When Shakespeare wrote Richard III and where the story came from.

'Richard III', Act II, Scene 4, the Duke of York Resigned by the Queen. Oil on canvas painting.
The Duke of York Resigned by the Queen, 'Richard III', Act II, Scene 4. Oil on canvas painting.
John Opie © RSC Theatre Collection Browse and license our images

Dating Richard III 

Richard III built on the success of Shakespeare's Henry VI Part 3, in which Richard first takes centre stage as a fully-fledged villain.

A memorable line from Henry VI Part 3 was parodied by Robert Greene in his pamphlet,Greene's Groatsworth of Wit. Since Greene expected his readers to recognise the allusion, Henry VI Part 3 must have been well-known on the London stage by 1592, the year in which the pamphlet was published.

Following on as it does from the Henry VI trilogy, Richard III was probably written in 1592-3.

At around the same time, Shakespeare was writing Titus Andronicus and the long narrative poem, Venus and Adonis.

Richard III was first published in 1597.

The sources behind Richard III

The chronicles of Edward Hall and Raphael Holinshed provided Shakespeare with material for his history plays. The period of the Wars of the Roses and the reign of Richard III was amply covered in Hall's Union of the Two Noble and Illustre Families of Lancastre and York (1548) and in Holinshed's Chronicles of England (second edition 1587).

These historians had themselves drawn on material written by the early Tudor scholar, Polidore Vergil.
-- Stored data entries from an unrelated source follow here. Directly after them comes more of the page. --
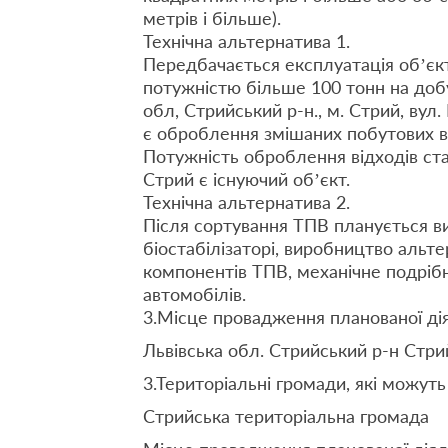
метрів і більше).
Технічна альтернатива 1.
Передбачається експлуатація об’єк
потужністю більше 100 тонн на доб
обл, Стрийський р-н., м. Стрий, вул
є оброблення змішаних побутових ві
Потужність оброблення відходів ста
Стрий є існуючий об’єкт.
Технічна альтернатива 2.
Після сортування ТПВ планується ви
біостабілізаторі, виробництво альт
компонентів ТПВ, механічне подріб
автомобілів.
3.Місце провадження планованої дія
Львівська обл. Стрийський р-н Стри
3.Територіальні громади, які можуть
Стрийська територіальна громада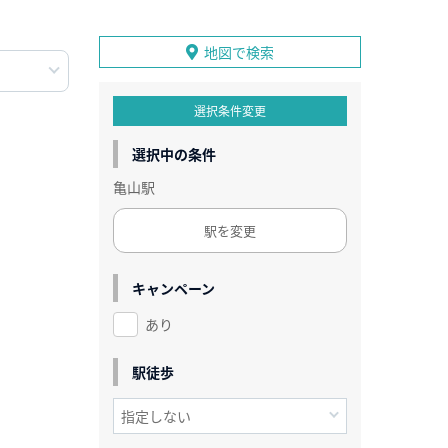
地図で検索
選択条件変更
選択中の条件
亀山駅
駅を変更
キャンペーン
あり
駅徒歩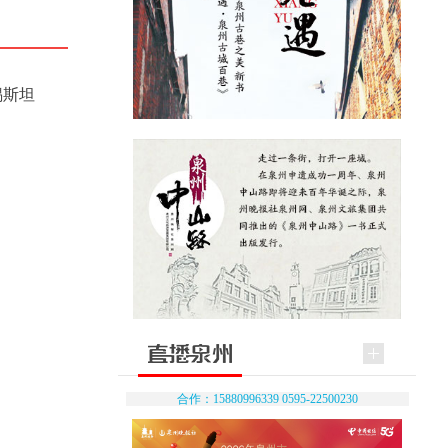
锡斯坦
合作：15880996339 0595-22500230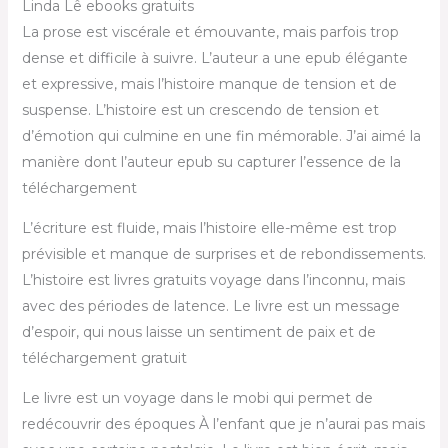
Linda Lê ebooks gratuits
La prose est viscérale et émouvante, mais parfois trop
dense et difficile à suivre. L’auteur a une epub élégante
et expressive, mais l’histoire manque de tension et de
suspense. L’histoire est un crescendo de tension et
d’émotion qui culmine en une fin mémorable. J’ai aimé la
manière dont l’auteur epub su capturer l’essence de la
téléchargement
L’écriture est fluide, mais l’histoire elle-même est trop
prévisible et manque de surprises et de rebondissements.
L’histoire est livres gratuits voyage dans l’inconnu, mais
avec des périodes de latence. Le livre est un message
d’espoir, qui nous laisse un sentiment de paix et de
téléchargement gratuit
Le livre est un voyage dans le mobi qui permet de
redécouvrir des époques À l’enfant que je n’aurai pas mais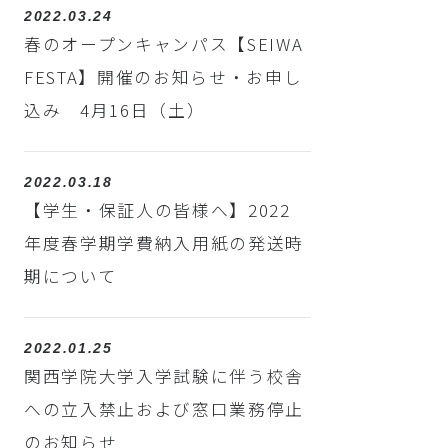
2022.03.24
春のオープンキャンパス【SEIWA
FESTA】開催のお知らせ・お申し
込み 4月16日（土）
2022.03.18
【学生・保証人の皆様へ】2022
年度春学期学費納入用紙の発送時
期について
2022.01.25
関西学院大学入学試験に伴う校舎
への立入禁止および窓口業務停止
のお知らせ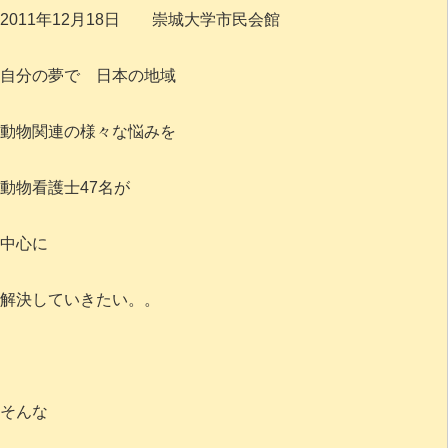
2011年12月18日 崇城大学市民会館
自分の夢で 日本の地域
動物関連の様々な悩みを
動物看護士47名が
中心に
解決していきたい。。
そんな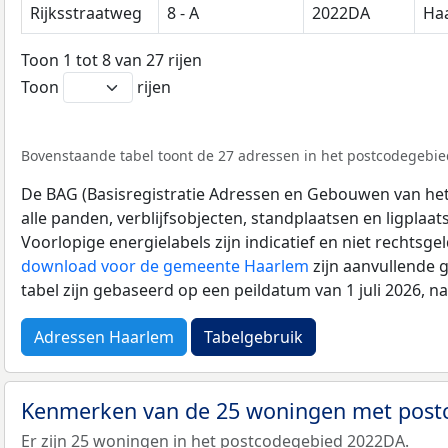
Rijksstraatweg
8 - A
2022DA
Ha
Toon 1 tot 8 van 27 rijen
Toon
rijen
Bovenstaande tabel toont de 27 adressen in het postcodegebie
De BAG (Basisregistratie Adressen en Gebouwen van het K
alle panden, verblijfsobjecten, standplaatsen en ligplaa
Voorlopige energielabels zijn indicatief en niet rechtsge
download voor de gemeente Haarlem
zijn aanvullende 
tabel zijn gebaseerd op een peildatum van 1 juli 2026, 
Adressen Haarlem
Tabelgebruik
Kenmerken van de 25 woningen met pos
Er zijn 25 woningen in het postcodegebied 2022DA.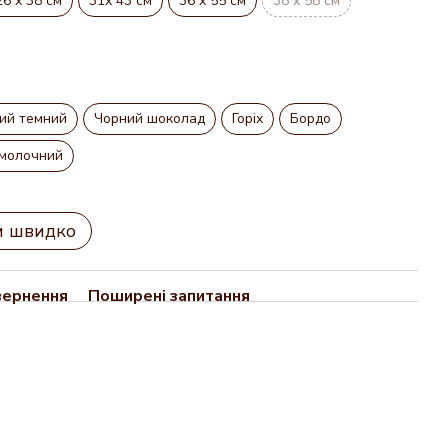
26 х 38 см
31х 43 см
36 х 55 см
38 х 58 см
ий темний
Чорний шоколад
Горіх
Бордо
молочний
и швидко
вернення
Поширені запитання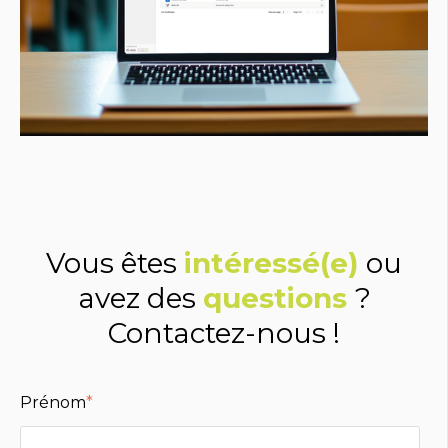
Vous êtes
intéressé(e)
ou
avez des
questions
?
Contactez-nous !
Prénom
*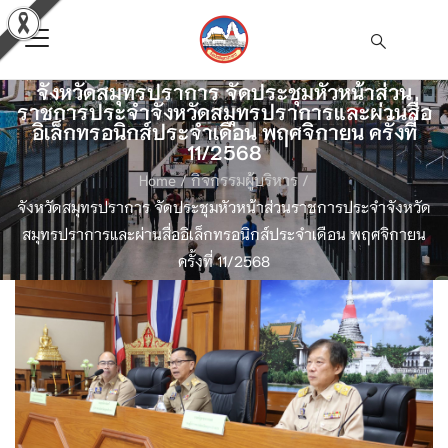
จังหวัดสมุทรปราการ จัดประชุมหัวหน้าส่วน
ราชการประจำจังหวัดสมุทรปราการและผ่านสื่อ
อิเล็กทรอนิกส์ประจำเดือน พฤศจิกายน ครั้งที่
11/2568
Home
/
กิจกรรมผู้บริหาร
/
จังหวัดสมุทรปราการ จัดประชุมหัวหน้าส่วนราชการประจำจังหวัด
สมุทรปราการและผ่านสื่ออิเล็กทรอนิกส์ประจำเดือน พฤศจิกายน
ครั้งที่ 11/2568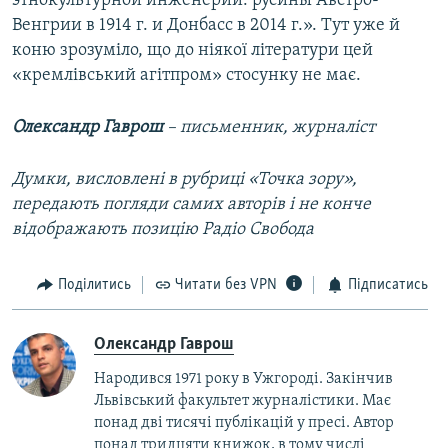
этнокультурной инженерии: русины Австро-
Венгрии в 1914 г. и Донбасс в 2014 г.». Тут уже й
коню зрозуміло, що до ніякої літератури цей
«кремлівський агітпром» стосунку не має.
Олександр Гаврош
– письменник, журналіст
Думки, висловлені в рубриці «Точка зору»,
передають погляди самих авторів і не конче
відображають позицію Радіо Свобода
Поділитись
Читати без VPN
Підписатись
Олександр Гаврош
Народився 1971 року в Ужгороді. Закінчив
Львівський факультет журналістики. Має
понад дві тисячі публікацій у пресі. Автор
понад тридцяти книжок, в тому числі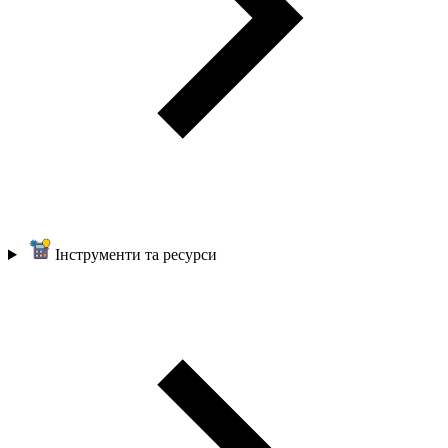
Інструменти та ресурси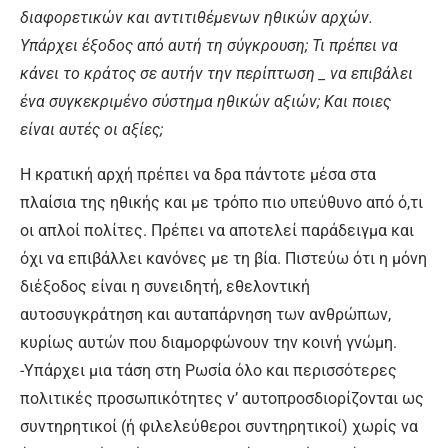
διαφορετικών και αντιτιθέμενων ηθικών αρχών.
Υπάρχει έξοδος από αυτή τη σύγκρουση; Τι πρέπει να
κάνει το κράτος σε αυτήν την περίπτωση _ να επιβάλει
ένα συγκεκριμένο σύστημα ηθικών αξιών; Και ποιες
είναι αυτές οι αξίες;
Η κρατική αρχή πρέπει να δρα πάντοτε μέσα στα
πλαίσια της ηθικής και με τρόπο πιο υπεύθυνο από ό,τι
οι απλοί πολίτες. Πρέπει να αποτελεί παράδειγμα και
όχι να επιβάλλει κανόνες με τη βία. Πιστεύω ότι η μόνη
διέξοδος είναι η συνειδητή, εθελοντική
αυτοσυγκράτηση και αυταπάρνηση των ανθρώπων,
κυρίως αυτών που διαμορφώνουν την κοινή γνώμη.
-Υπάρχει μια τάση στη Ρωσία όλο και περισσότερες
πολιτικές προσωπικότητες ν’ αυτοπροσδιορίζονται ως
συντηρητικοί (ή φιλελεύθεροι συντηρητικοί) χωρίς να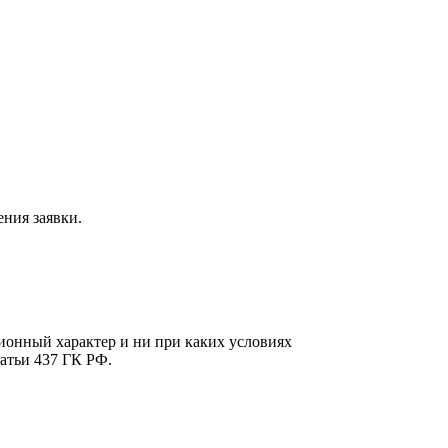
ния заявки.
онный характер и ни при каких условиях
атьи 437 ГК РФ.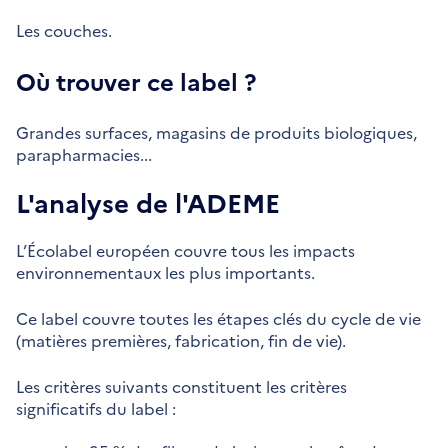
Les couches.
Où trouver ce label ?
Grandes surfaces, magasins de produits biologiques,
parapharmacies...
L'analyse de l'ADEME
L’Écolabel européen couvre tous les impacts
environnementaux les plus importants.
Ce label couvre toutes les étapes clés du cycle de vie
(matières premières, fabrication, fin de vie).
Les critères suivants constituent les critères
significatifs du label :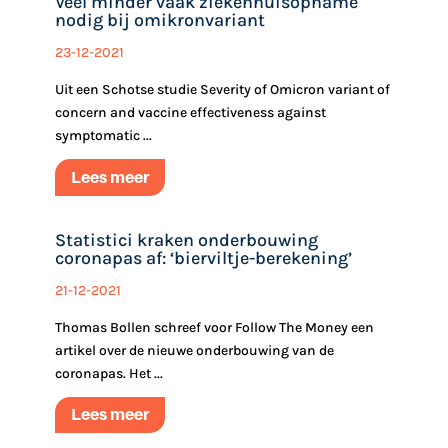
Veel minder vaak ziekenhuisopname
nodig bij omikronvariant
23-12-2021
Uit een Schotse studie Severity of Omicron variant of
concern and vaccine effectiveness against
symptomatic ...
Lees meer
Statistici kraken onderbouwing
coronapas af: ‘bierviltje-berekening’
21-12-2021
Thomas Bollen schreef voor Follow The Money een
artikel over de nieuwe onderbouwing van de
coronapas. Het ...
Lees meer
However, their most important source was Sir Thomas More's unfinished History of King Richard III, which was written around 1513. Much of Shakespeare's characterisation of Richard as a wittily sardonic villain, deformed in mind and body, can be traced back to More's account.

All these historians were writing during the reigns of Tudor monarchs, whose claim to the English throne derived from that of Henry Tudor, Earl of Richmond, who had won the crown by force from King Richard III. It is not surprising, then that their versions of history should be biased against the defeated Richard, the last King of the Plantagenet dynasty.

Other writers of the 16th century chose the reign of Richard III as their subject:

  • Richard, Clarence, Edward IV, Buckingham and Hastings are all included in A Mirror for Magistrates, a 16th century verse account of the fall of great men.
  • In the late 1570s, Thomas Legge, the Master of a Cambridge college, wrote a long Latin play called Ricardus Tertius, which remained in manuscript only and was never performed.
  • An anonymous play, The True Tragedie of Richard the Third, was published in 1594; it was probably written a few years earlier.

Like Shakespeare's Richard III, both Legge's work and the anonymous play drew on the chronicle histories of Hall and Holinshed.

Richard III shows the influence of the Roman tragedian Seneca in its elaborately patterned rhetoric; its use of ghosts and its chorus-like group of lamenting queens. Shakespeare had also learned from Thomas Kyd's masterly emulation of Seneca in his successful revenge drama, The Spanish Tragedy, written in the late 1580s.